O duelo marca o encerramento da fase de preparação e carrega um peso enorme para a comissão técnica. É a oportunidade final para o treinador italiano Carlo Ancelotti ajustar os ponteiros, testar formações e definir quem realmente está pronto para encarar a pressão da estreia oficial contra o Marrocos, que acontece nas próximas semanas.

Embalo após goleada histórica
O clima nos bastidores é de otimismo e leveza. A delegação desembarcou em solo norte-americano ainda colhendo os frutos da brilhante apresentação no Maracanã, quando atropelou o Panamá por 6 a 2 na despedida diante da torcida brasileira. Aquele jogo não apenas resgatou a confiança da arquibancada, mas também mostrou a Ancelotti que o elenco tem excelentes opções para mudar o ritmo das partidas.
Para o confronto de hoje, no entanto, o torcedor vai notar mudanças significativas. O técnico decidiu não poupar testes e confirmou alterações vitais no time titular, mudando peças e características tanto na defesa quanto no setor ofensivo.
O que muda na escalação?
A principal novidade na zaga é a saída de Gabriel Magalhães. O jogador apresentou desgaste físico e será preservado pela comissão técnica para evitar qualquer risco de lesão às vésperas do maior torneio do mundo. Em seu lugar, Léo Pereira assume a responsabilidade de fechar a defesa ao lado de Marquinhos. Na lateral-esquerda, Douglas Santos ganhou a vaga que vinha sendo ocupada por Alex Sandro.

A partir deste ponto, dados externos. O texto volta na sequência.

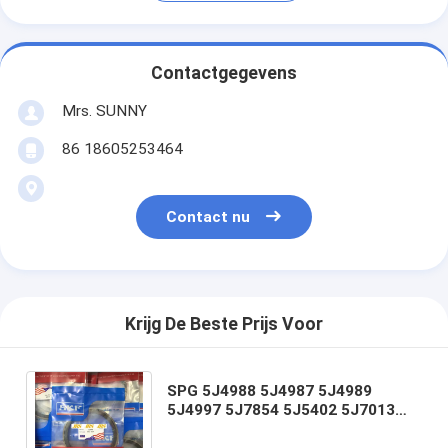
Contactgegevens
Mrs. SUNNY
86 18605253464
Contact nu
Krijg De Beste Prijs Voor
SPG 5J4988 5J4987 5J4989
5J4997 5J7854 5J5402 5J7013
6J1972 8J6213 5J4991 5J4986
5J4990 5J4992 lader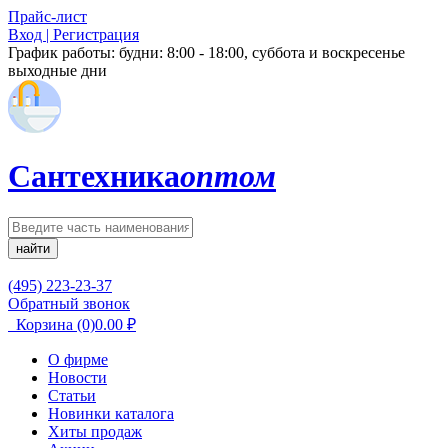
Прайс-лист
Вход | Регистрация
График работы:
будни: 8:00 - 18:00, суббота и воскресенье
выходные дни
Сантехника
оптом
найти
(495) 223-23-37
Обратный звонок
Корзина
(0)
0.00
₽
О фирме
Новости
Статьи
Новинки каталога
Хиты продаж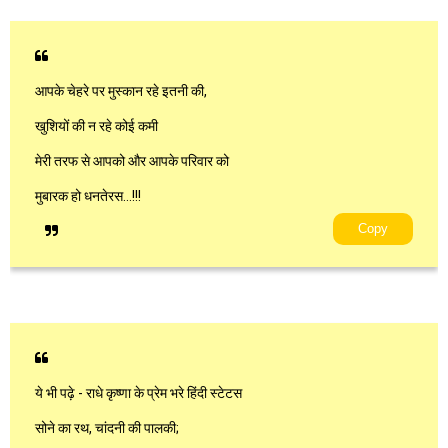
आपके चेहरे पर मुस्कान रहे इतनी की,
खुशियों की न रहे कोई कमी
मेरी तरफ से आपको और आपके परिवार को
मुबारक हो धनतेरस...!!!
Copy
ये भी पढ़े - राधे कृष्णा के प्रेम भरे हिंदी स्टेटस
सोने का रथ, चांदनी की पालकी;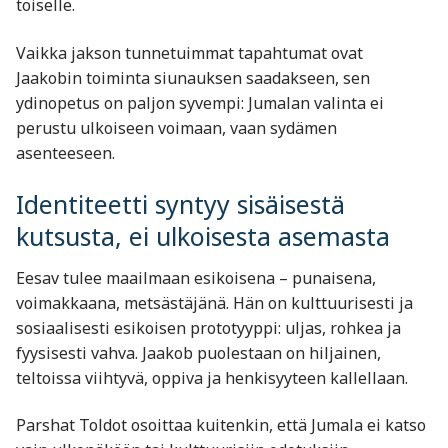
toiselle.
Vaikka jakson tunnetuimmat tapahtumat ovat
Jaakobin toiminta siunauksen saadakseen, sen
ydinopetus on paljon syvempi: Jumalan valinta ei
perustu ulkoiseen voimaan, vaan sydämen
asenteeseen.
Identiteetti syntyy sisäisestä
kutsusta, ei ulkoisesta asemasta
Eesav tulee maailmaan esikoisena – punaisena,
voimakkaana, metsästäjänä. Hän on kulttuurisesti ja
sosiaalisesti esikoisen prototyyppi: uljas, rohkea ja
fyysisesti vahva. Jaakob puolestaan on hiljainen,
teltoissa viihtyvä, oppiva ja henkisyyteen kallellaan.
Parshat Toldot osoittaa kuitenkin, että Jumala ei katso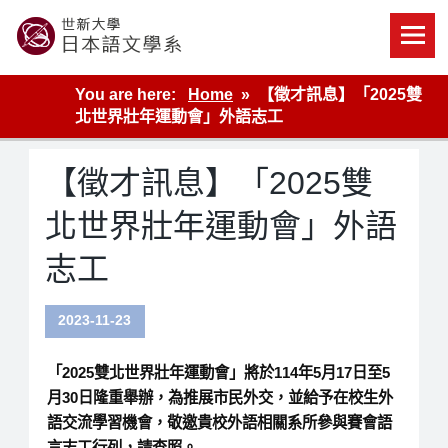
Skip
to
content
世新大學教學單位的網站
You are here:
Home
【徵才訊息】「2025雙
北世界壯年運動會」外語志工
【徵才訊息】「2025雙
北世界壯年運動會」外語
志工
2023-11-23
「2025雙北世界壯年運動會」將於114年5月17日至5
月30日隆重舉辦，為推展市民外交，並給予在校生外
語交流學習機會，敬邀貴校外語相關系所參與賽會語
言志工行列，請查照。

Do meio para frente, a equipe aposta em um esquema de muita velocidade e mobilidade. Lucas Paquetá e Igor Thiago ganharam a confiança do treinador nos últimos treinamentos e entram como titulares absolutos nas vagas que eram de Luiz Henrique e Matheus Cunha.

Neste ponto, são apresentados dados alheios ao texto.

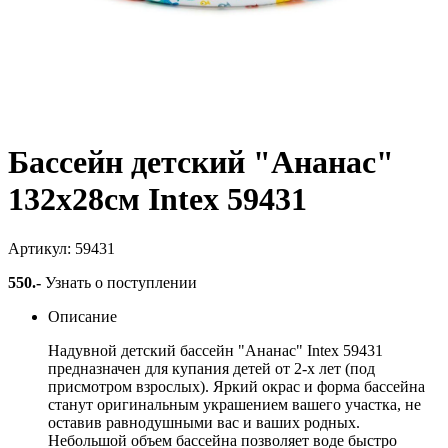
Бассейн детский "Ананас"
132х28см Intex 59431
Артикул: 59431
550
.-
Узнать о поступлении
Описание
Надувной детский бассейн "Ананас" Intex 59431
предназначен для купания детей от 2-х лет (под
присмотром взрослых). Яркий окрас и форма бассейна
станут оригинальным украшением вашего участка, не
оставив равнодушными вас и ваших родных.
Небольшой объем бассейна позволяет воде быстро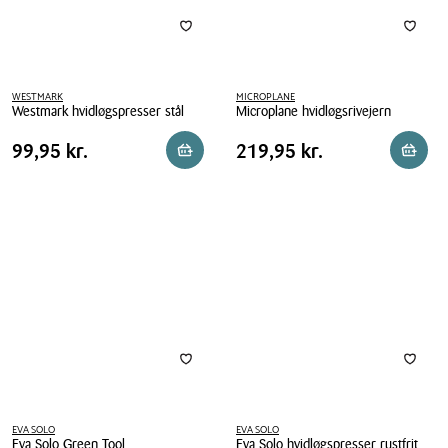
WESTMARK
MICROPLANE
Westmark hvidløgspresser stål
Microplane hvidløgsrivejern
Westmark
Microplane
Pris
Pris
Pris
99,95 kr.
Pris
219,95 kr.
99,95 kr.
219,95 kr.
Reservér i butik
Reserv
hvidløgspresser
hvidløgsrivejern
tabel
tabel
stål
EVA SOLO
EVA SOLO
Eva Solo Green Tool
Eva Solo hvidløgspresser rustfrit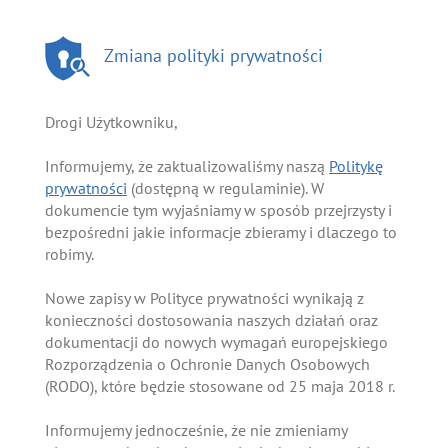
Zmiana polityki prywatności
Drogi Użytkowniku,
Informujemy, że zaktualizowaliśmy naszą
Politykę
prywatności
(dostępną w regulaminie). W
dokumencie tym wyjaśniamy w sposób przejrzysty i
bezpośredni jakie informacje zbieramy i dlaczego to
robimy.
Nowe zapisy w Polityce prywatności wynikają z
konieczności dostosowania naszych działań oraz
dokumentacji do nowych wymagań europejskiego
Rozporządzenia o Ochronie Danych Osobowych
(RODO), które będzie stosowane od 25 maja 2018 r.
Informujemy jednocześnie, że nie zmieniamy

A equipe principal confirmada para entrar em campo logo mais é formada por:
Alisson no gol;
Wesley, Marquinhos, Léo Pereira e Douglas Santos na linha de defesa;
Casemiro e Bruno Guimarães dominando o meio-campo;
Lucas Paquetá, Raphinha, Igor Thiago e Vini Júnior formando o quarteto de ataque.
Vale lembrar que o craque Neymar segue como o grande desfalque do grupo, ainda em tratamento de uma lesão chata na panturrilha.
Uma pedreira chamada Egito
Se engana quem pensa que o amistoso será um treino de luxo ou um jogo fácil. A seleção egípcia chega embalada por uma sequência invejável de resultados positivos. O time comandado pelo ídolo nacional Hossam Hassan está invicto no ano: arrancou um empate contra a forte Espanha e venceu a Arábia Saudita e a Rússia — esta última por 1 a 0 no seu teste mais recente.
Diferente do Brasil, o Egito não tem nenhum desfalque por lesão e vai a campo com força máxima. A defesa brasileira precisará redobrar a atenção contra um ataque veloz e altamente perigoso, liderado pelo astro Mohamed Salah, ídolo do Liverpool. Ao lado dele, Omar Marmoush, atual destaque do Manchester City, e o habilidoso Trézéguet prometem dar muito trabalho aos defensores brasileiros.
O confronto de alto nível terá arbitragem do mexicano Adonai Escobedo, com o auxílio do VAR para garantir que o último ensaio antes da principal competição do futebol mundial ocorra de forma justa e sem polêmicas.